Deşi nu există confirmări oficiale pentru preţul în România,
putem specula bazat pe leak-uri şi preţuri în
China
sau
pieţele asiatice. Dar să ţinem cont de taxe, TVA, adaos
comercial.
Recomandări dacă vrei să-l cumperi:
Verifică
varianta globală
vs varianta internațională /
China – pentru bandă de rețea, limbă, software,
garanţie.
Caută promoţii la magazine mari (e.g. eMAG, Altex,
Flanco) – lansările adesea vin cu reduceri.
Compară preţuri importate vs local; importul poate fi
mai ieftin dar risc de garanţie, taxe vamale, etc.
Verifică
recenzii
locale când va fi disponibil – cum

--

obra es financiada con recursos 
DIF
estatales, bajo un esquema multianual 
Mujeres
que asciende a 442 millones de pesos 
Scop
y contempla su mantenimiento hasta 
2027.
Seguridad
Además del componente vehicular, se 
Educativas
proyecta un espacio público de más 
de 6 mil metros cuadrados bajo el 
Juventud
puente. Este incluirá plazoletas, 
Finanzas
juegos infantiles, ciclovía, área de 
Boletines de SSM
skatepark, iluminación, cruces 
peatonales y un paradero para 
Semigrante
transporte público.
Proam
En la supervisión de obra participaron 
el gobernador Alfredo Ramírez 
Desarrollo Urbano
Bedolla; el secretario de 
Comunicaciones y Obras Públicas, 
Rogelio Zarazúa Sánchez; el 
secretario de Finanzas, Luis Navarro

__PROBLEM DETAILS__
Your answer should reproduce each line of the listing that holds the word "garanţie".

__RESPONSE TO THIS EXERCISE__
garanţie.
mai ieftin dar risc de garanţie, taxe vamale, etc.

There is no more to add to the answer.